$K = \{a^kba^lba^n|kk+l=n\} $
$L=\{a^kba^lba^n|kl=n\} $
Firstly, let's consider language $K$. I use pumping lemma to show that $K\notin CFG$.
Let $s=a^pba^pba^{2p}=uvxyz$
Thanks to pumping lemma: $$(1)|vy|>0$$$$(2)|vxy|\le p$$$$(3)\forall_{i\ge 0}uv^ixy^iz\in K$$
First of all, $v$ and $y$ can't contain $b$ - in against case we violate structur of word. The key to solve this is the fact that thanks to $(2)$ $v$ and $y$ can't contain all of part with letters $a$. So we always violete constraint: $k+l=n$.
Is it ok ?
Moreover, I think that the same solution work for language $L$. Help me, please
What if $u=a^pba^{p-1}$, $v=a$, $x=b$, and $y=a$? Then
$$uv^kxy^kz=a^pba^{p-1+k}ba^{2p-1+k}\in K\;.$$
In fact $K$ is context-free: it can be recognized by a PDA. Start in state $q_0$. Each time you read an $a$, push an $A$ onto the stack and remain in state $q_0$. When you read a $b$, go to state $q_1$. Each time you read an $a$, push an $A$ onto the stack and remain in state $q_1$. When you read a $b$, to to state $q_2$. Each time you read an $a$, pop an $A$ off the stack and remain in state $q_2$. The NFA accepts by empty stack.

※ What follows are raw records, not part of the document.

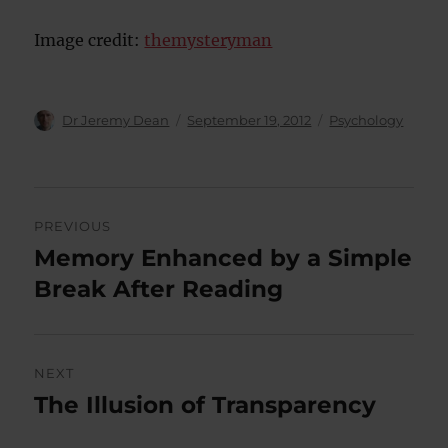
Image credit:
themysteryman
Author
Posted
Categories
Dr Jeremy Dean
September 19, 2012
Psychology
on
Post
PREVIOUS
navigation
Memory Enhanced by a Simple
Previous
post:
Break After Reading
NEXT
The Illusion of Transparency
Next
post: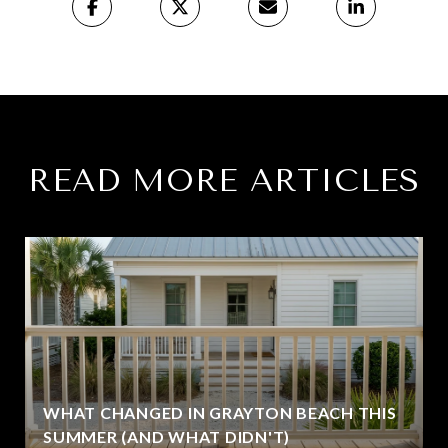
READ MORE ARTICLES
WHAT CHANGED IN GRAYTON BEACH THIS
SUMMER (AND WHAT DIDN'T)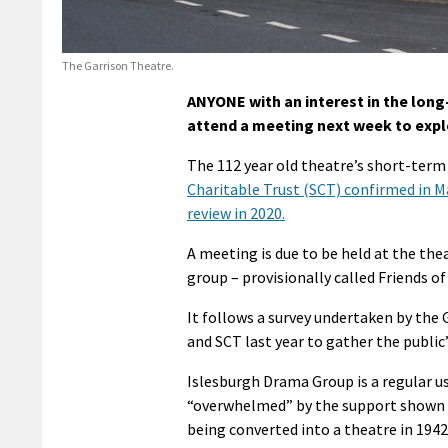
The Garrison Theatre.
ANYONE with an interest in the long
attend a meeting next week to explo
The 112 year old theatre’s short-term 
Charitable Trust (SCT) confirmed in Ma
review in 2020.
A meeting is due to be held at the th
group – provisionally called Friends of
It follows a survey undertaken by the
and SCT last year to gather the public
Islesburgh Drama Group is a regular u
“overwhelmed” by the support shown fo
being converted into a theatre in 1942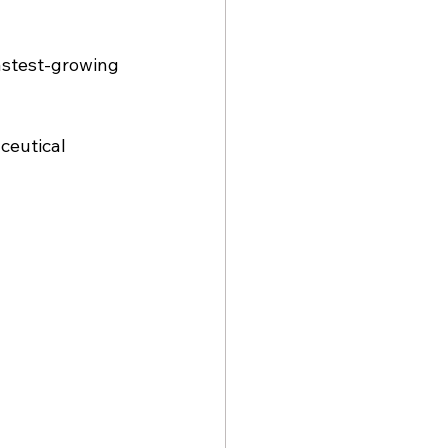
astest-growing 
ceutical 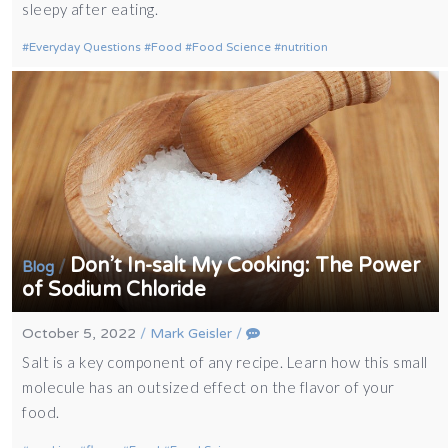
sleepy after eating.
Everyday Questions
Food
Food Science
nutrition
Don’t In-salt My Cooking: The Power
/
Blog
of Sodium Chloride
October 5, 2022
/
Mark Geisler
/
Salt is a key component of any recipe. Learn how this small
molecule has an outsized effect on the flavor of your
food.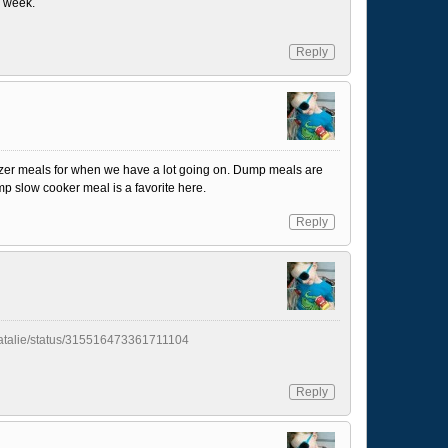
a week.
Reply
freezer meals for when we have a lot going on. Dump meals are
 slow cooker meal is a favorite here.
Reply
yNatalie/status/315516473361711104
Reply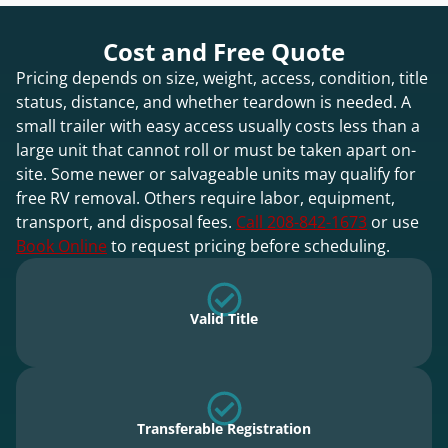
Cost and Free Quote
Pricing depends on size, weight, access, condition, title
status, distance, and whether teardown is needed. A
small trailer with easy access usually costs less than a
large unit that cannot roll or must be taken apart on-
site. Some newer or salvageable units may qualify for
free RV removal. Others require labor, equipment,
transport, and disposal fees.
Call 208-842-1673
or use
Book Online
to request pricing before scheduling.
Valid Title
Transferable Registration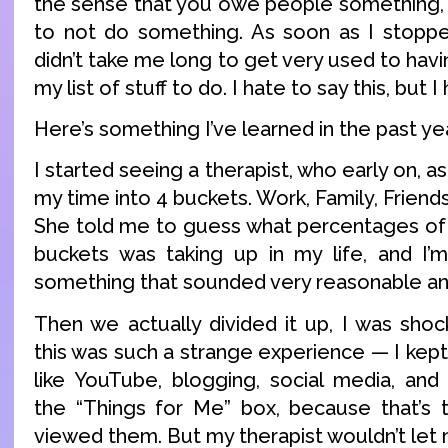
the sense that you owe people something, it
to not do something. As soon as I stoppe
didn’t take me long to get very used to havi
my list of stuff to do. I hate to say this, but I h
Here’s something I’ve learned in the past ye
I started seeing a therapist, who early on, 
my time into 4 buckets. Work, Family, Friend
She told me to guess what percentages of
buckets was taking up in my life, and I’m
something that sounded very reasonable an
Then we actually divided it up, I was shoc
this was such a strange experience — I kept 
like YouTube, blogging, social media, an
the “Things for Me” box, because that’s 
viewed them. But my therapist wouldn’t let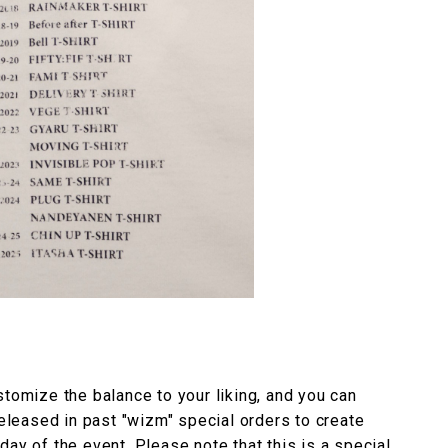
stomize the balance to your liking, and you can
released in past "wizm" special orders to create
ay of the event. Please note that this is a special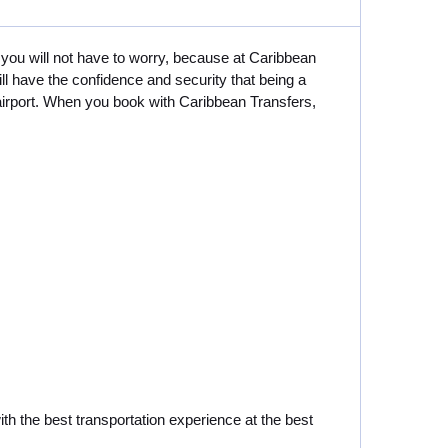
 you will not have to worry, because at Caribbean
ll have the confidence and security that being a
 airport. When you book with Caribbean Transfers,
ith the best transportation experience at the best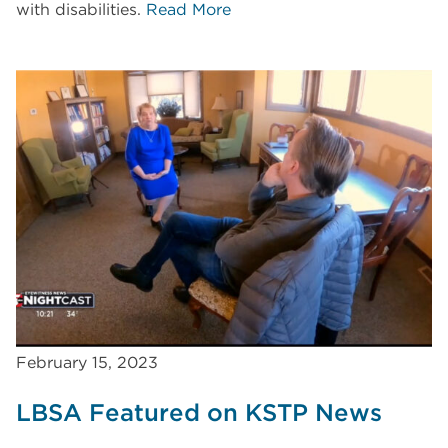
with disabilities.
Read More
February 15, 2023
LBSA Featured on KSTP News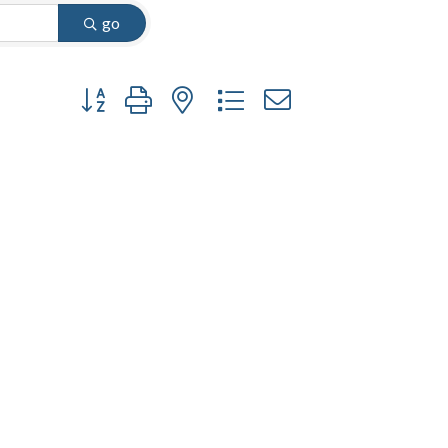
go
Button group with nested dropdown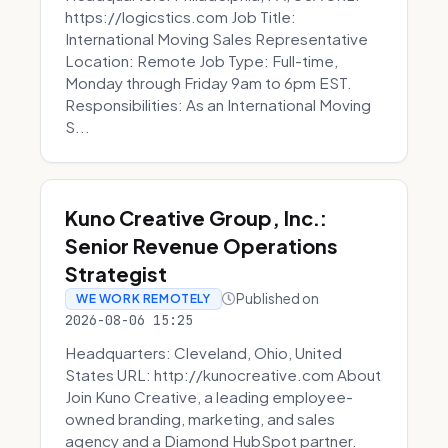
https://logicstics.com Job Title:
International Moving Sales Representative
Location: Remote Job Type: Full-time,
Monday through Friday 9am to 6pm EST.
Responsibilities: As an International Moving
S...
Kuno Creative Group, Inc.:
Senior Revenue Operations
Strategist
Published on
WE WORK REMOTELY
2026-08-06 15:25
Headquarters: Cleveland, Ohio, United
States URL: http://kunocreative.com About
Join Kuno Creative, a leading employee-
owned branding, marketing, and sales
agency and a Diamond HubSpot partner.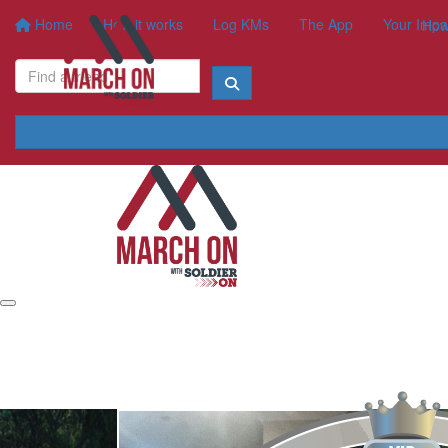
Home
How it works
Log KMs
The App
Your Impa
How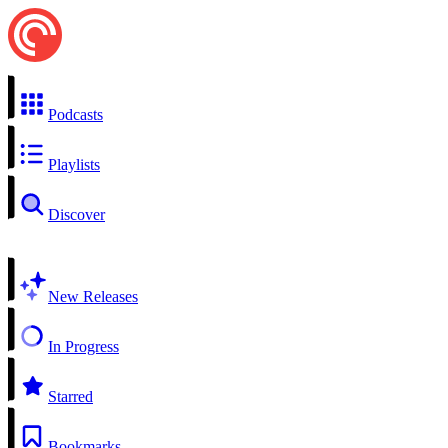
Podcasts
Playlists
Discover
New Releases
In Progress
Starred
Bookmarks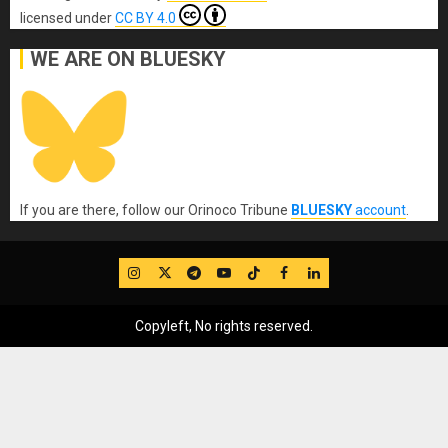
licensed under
CC BY 4.0
WE ARE ON BLUESKY
If you are there, follow our Orinoco Tribune
BLUESKY
account
.
IG
Twitter
Telegram
YouTube
TikTok
FB
LinkedIn
Copyleft, No rights reserved.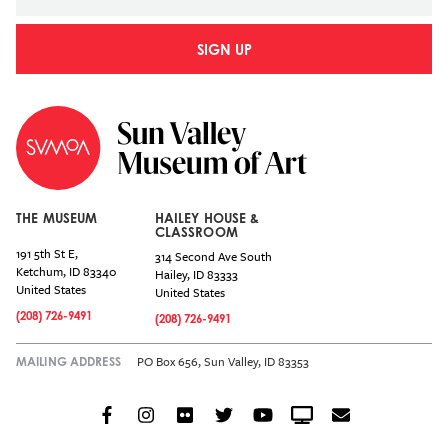
SIGN UP
THE MUSEUM
HAILEY HOUSE &
CLASSROOM
191 5th St E,
314 Second Ave South
Ketchum
,
ID
83340
Hailey
,
ID
83333
United States
United States
(208) 726-9491
(208) 726-9491
PO Box 656, Sun Valley, ID 83353
MAILING ADDRESS
Facebook
Instagram
Flickr
Twitter
YouTube
Crowdcast
Email
Social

Your idea works fine for $L$, though, with $s=a^pba^pba^{p^2}$. Without loss of generality assume that $p>1$. Argue as you did that it’s not possible for $v$ or $y$ to contain a $b$. If $vy$ is contained in just one of the three blocks of $a$s, obviously pumping takes us outside of $L$. The same is true if $vy$ is contained in the union of the first two blocks of $a$s. Suppose, then, that $v=a^k$ is contained in the second block of $a$s, and $y=a^\ell$ is contained in the third block of $a$s. Then
$$uv^ixy^iz=a^pba^{p+(i-1)k}ba^{p^2+(i-1)\ell}\;,$$
and
$$p\big(p+(i-1)k\big)=p^2+(i-1)pk>p^2+(i-1)\ell$$
for $i>1$, since $pk\ge p>\ell$.